Honestly its not program specific to understand the problem you have to understand the underlying issue. It doesnt have as much to do with gpu tweak as it does the nature of the sensors. the way they are polled by the programs is sensitive and prone to off bugs. Fans and temp sensors show this the most. when multiple programs attempt to pull data at the same time most sensors can only handle one thing at a time asking the controller what it is doing so when more then one program attempts to access the driver or the controller responsible for the read outs weird things happen.

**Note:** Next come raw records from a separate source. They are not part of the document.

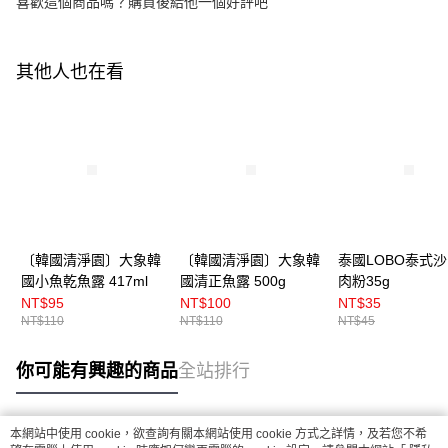
喜歡這個商品嗎？購買後給他一個好評吧
其他人也在看
〔韓國清淨園〕大象韓
〔韓國清淨園〕大象韓
泰國LOBO泰式
國小魚乾魚露 417ml
國清正魚露 500g
肉粉35g
NT$95
NT$100
NT$35
NT$110
NT$110
NT$45
你可能有興趣的商品
全站排行
本網站中使用 cookie，欲查詢有關本網站使用 cookie 方式之詳情，及若您不希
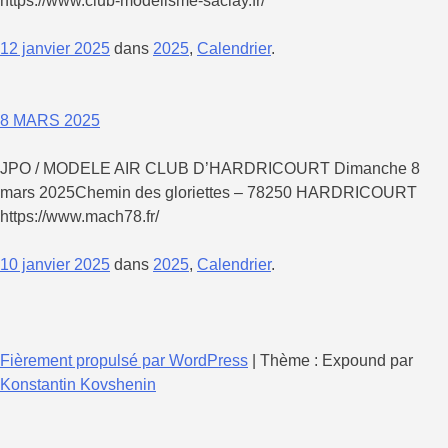
https://www.club-modelisme-saclay.fr/
12 janvier 2025
dans
2025
,
Calendrier
.
8 MARS 2025
JPO / MODELE AIR CLUB D’HARDRICOURT Dimanche 8
mars 2025Chemin des gloriettes – 78250 HARDRICOURT
https://www.mach78.fr/
10 janvier 2025
dans
2025
,
Calendrier
.
Fièrement propulsé par WordPress
|
Thème : Expound par
Konstantin Kovshenin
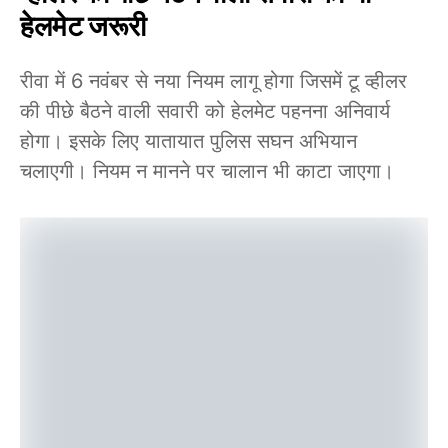
हेलमेट जरूरी
रीवा में 6 नवंबर से नया नियम लागू होगा जिसमें टू व्हीलर
की पीछे बैठने वाली सवारी को हेलमेट पहनना अनिवार्य
होगा। इसके लिए यातायात पुलिस सघन अभियान
चलाएगी। नियम न मानने पर चालान भी काटा जाएगा।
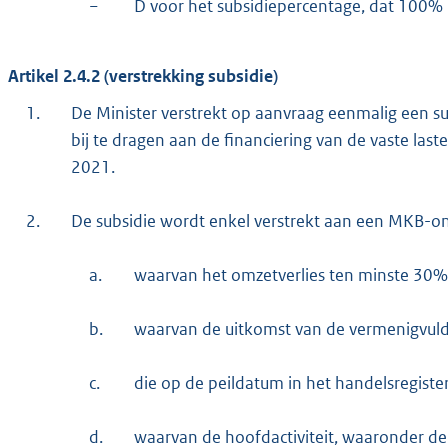
−
D voor het subsidiepercentage, dat 100%
Artikel 2.4.2 (verstrekking subsidie)
1.
De Minister verstrekt op aanvraag eenmalig een
bij te dragen aan de financiering van de vaste las
2021.
2.
De subsidie wordt enkel verstrekt aan een MKB-
a.
waarvan het omzetverlies ten minste 30%
b.
waarvan de uitkomst van de vermenigvuldi
c.
die op de peildatum in het handelsregiste
d.
waarvan de hoofdactiviteit, waaronder 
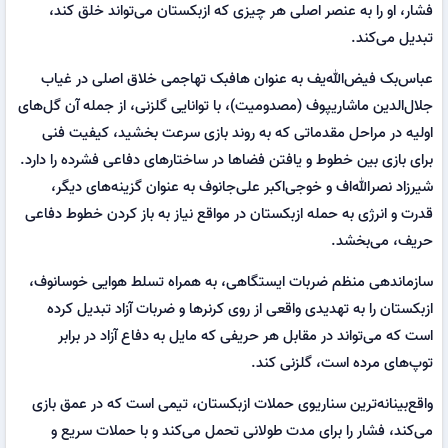
فشار، او را به عنصر اصلی هر چیزی که ازبکستان می‌تواند خلق کند،
تبدیل می‌کند.
عباس‌بک فیض‌الله‌یف به عنوان هافبک تهاجمی خلاق اصلی در غیاب
جلال‌الدین ماشاریپوف (مصدومیت)، با توانایی گلزنی، از جمله آن گل‌های
اولیه در مراحل مقدماتی که به روند بازی سرعت بخشید، کیفیت فنی
برای بازی بین خطوط و یافتن فضاها در ساختارهای دفاعی فشرده را دارد.
شیرزاد نصرالله‌اف و خوجی‌اکبر علی‌جانوف به عنوان گزینه‌های دیگر،
قدرت و انرژی به حمله ازبکستان در مواقع نیاز به باز کردن خطوط دفاعی
حریف، می‌بخشد.
سازماندهی منظم ضربات ایستگاهی، به همراه تسلط هوایی خوسانوف،
ازبکستان را به تهدیدی واقعی از روی کرنرها و ضربات آزاد تبدیل کرده
است که می‌تواند در مقابل هر حریفی که مایل به دفاع آزاد در برابر
توپ‌های مرده است، گلزنی کند.
واقع‌بینانه‌ترین سناریوی حملات ازبکستان، تیمی است که در عمق بازی
می‌کند، فشار را برای مدت طولانی تحمل می‌کند و با حملات سریع و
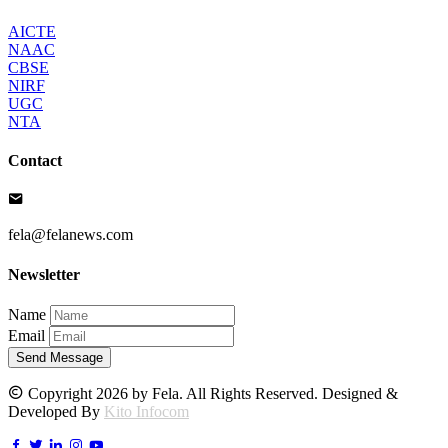
AICTE
NAAC
CBSE
NIRF
UGC
NTA
Contact
fela@felanews.com
Newsletter
Name
Email
Send Message
Copyright 2026 by Fela. All Rights Reserved. Designed &
Developed By
Kito Infocom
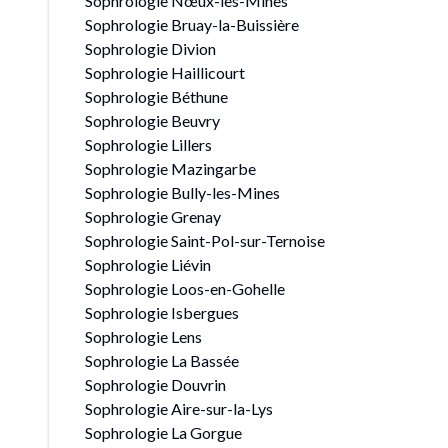
Sophrologie Nœux-les-Mines
Sophrologie Bruay-la-Buissière
Sophrologie Divion
Sophrologie Haillicourt
Sophrologie Béthune
Sophrologie Beuvry
Sophrologie Lillers
Sophrologie Mazingarbe
Sophrologie Bully-les-Mines
Sophrologie Grenay
Sophrologie Saint-Pol-sur-Ternoise
Sophrologie Liévin
Sophrologie Loos-en-Gohelle
Sophrologie Isbergues
Sophrologie Lens
Sophrologie La Bassée
Sophrologie Douvrin
Sophrologie Aire-sur-la-Lys
Sophrologie La Gorgue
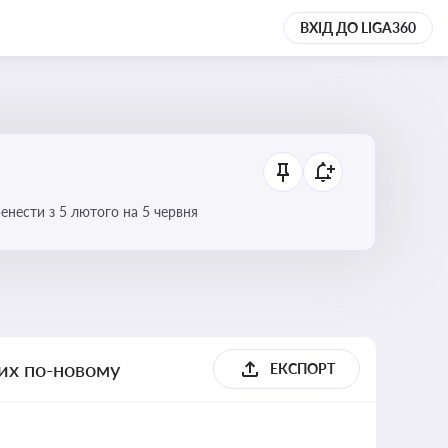
ВХІД ДО LIGA360
нести з 5 лютого на 5 червня
их по-новому
ЕКСПОРТ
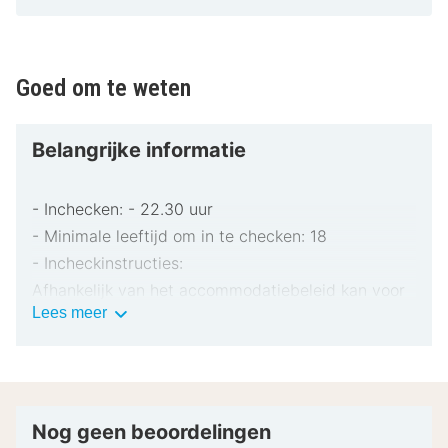
Goed om te weten
Belangrijke informatie
- Inchecken: - 22.30 uur
- Minimale leeftijd om in te checken: 18
- Incheckinstructies:
Afhankelijk van het accommodatiebeleid kan voor
Belangrijke
Lees meer
extra personen een toeslag in rekening worden
informatie
gebracht.
Bij het inchecken dien je mogelijk een erkend
identiteitsbewijs met foto en een creditcard,
pinpas of borgsom in contanten te verstrekken
Nog geen beoordelingen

Alot of this can also be software interference and not have anything to do with the hardware but instead the software interferes with one another because they attempt to access the hardware the same way.


----------



## Rein (May 28, 2014)

Okay I get it thankss..I will only use one application right now..this kind of bug doesnt affect on gpu's temp right? Im really afraid it affect my hardware...240c really did freak me out to death backthen..lol


----------



## Solaris17 (May 28, 2014)

No effect on hardware just read outs. this is purely cosmetic.


----------



## Rein (May 28, 2014)

Okay thank you so much for the Info...Im just using 1 application now..and no more glitch again hehehehe..im so glad my gpu are safe


----------



## THE_EGG (May 28, 2014)

Rein said:


> Really? Did you encounter this kind of spike bug too with gpu tweak.? Yeap I often used msi but when I bought asus..I tried gpu tweak and got trolling experience lolol..


 
I didn't get this issue as that was probably down to having two monitoring programs using the one sensor as Solaris said. I mean more clocking issues where I might set it at one clock speed and it will be reported differently in the graph for some reason. This didn't happen when I used afterburner. Same with temp differences too but that is pretty normal from my experience using different software (I'm talking 1-3C difference in temps so nothing to worry about).


----------



## Rein (May 28, 2014)

Aah okay...I had different voltage reading too from gpu tweak..but it seems gpu-z reading my voltage correctly..as long it doesnt affect the hardware I relief lolol


----------



## Rein (May 28, 2014)

This kind of bug can happen to gpu temp, voltage usage, etc right? Im so glad its normal again now


----------



## W1zzard (May 28, 2014)

Solaris17 said:


> Honestly its not program specific to understand the problem you have to understand the underlying issue. It doesnt have as much to do with gpu tweak as it does the nature of the sensors. the way they are polled by the programs is sensitive and prone to off bugs. Fans and temp sensors show this the most. when multiple programs attempt to pull data at the same time most sensors can only handle one thing at a time asking the controller what it is doing so when more then one program attempts to access the driver or the controller responsible for the read outs weird things happen.
> 
> Alot of this can also be software interference and not have anything to do with the hardware but instead the software interferes with one another because they attempt to access the hardware the same way.


this


----------



## Rein (May 28, 2014)

Rein said:


> Really? Did you encounter this kind of spike bug too with gpu tweak.? Yeap I often used msi but when I bought asus..I tried gpu tweak and got trolling experience lolol..





Solaris17 said:


> No effect on hardware just read outs. this is purely cosmetic.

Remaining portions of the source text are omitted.